### What is expected
For the records that follow, work out how many lines include "pour" and give only that count.

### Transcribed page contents
○ ○ ○ ○ ○
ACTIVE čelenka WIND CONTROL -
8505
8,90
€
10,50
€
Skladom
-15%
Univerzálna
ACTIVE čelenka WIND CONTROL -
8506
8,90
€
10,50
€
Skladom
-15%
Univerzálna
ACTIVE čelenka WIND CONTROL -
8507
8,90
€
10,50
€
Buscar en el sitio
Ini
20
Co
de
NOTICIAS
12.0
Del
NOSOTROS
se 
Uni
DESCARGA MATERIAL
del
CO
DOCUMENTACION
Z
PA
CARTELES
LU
○ ○ ○ ○ ○
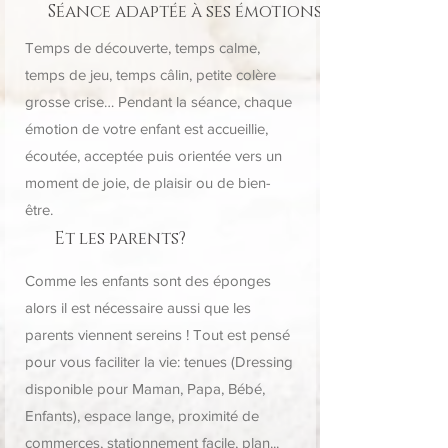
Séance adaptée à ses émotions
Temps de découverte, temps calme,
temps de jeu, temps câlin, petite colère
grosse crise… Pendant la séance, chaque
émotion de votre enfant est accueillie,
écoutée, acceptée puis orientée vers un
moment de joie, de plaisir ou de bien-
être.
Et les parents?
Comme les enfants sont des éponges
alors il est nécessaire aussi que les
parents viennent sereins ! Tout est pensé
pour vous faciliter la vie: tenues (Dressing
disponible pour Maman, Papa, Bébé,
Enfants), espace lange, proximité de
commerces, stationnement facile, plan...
○ ○ ○ ○ ○
### Answer to the problem
2